▶ [Extracted entries]:

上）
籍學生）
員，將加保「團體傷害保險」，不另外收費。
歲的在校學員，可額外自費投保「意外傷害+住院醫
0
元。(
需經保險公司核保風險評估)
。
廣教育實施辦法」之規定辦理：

---

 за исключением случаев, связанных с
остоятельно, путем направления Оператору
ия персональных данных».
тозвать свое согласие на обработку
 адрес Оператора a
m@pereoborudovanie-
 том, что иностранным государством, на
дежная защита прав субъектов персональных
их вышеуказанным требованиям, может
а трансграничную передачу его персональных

▶ [Directions]: What is asked for is an exact copy of the lines above from the one containing "их вышеуказанным требованиям, может" through the one containing "а трансграничную передачу его персональных", and only those.

▶ [Result for this task]:
их вышеуказанным требованиям, может
а трансграничную передачу его персональных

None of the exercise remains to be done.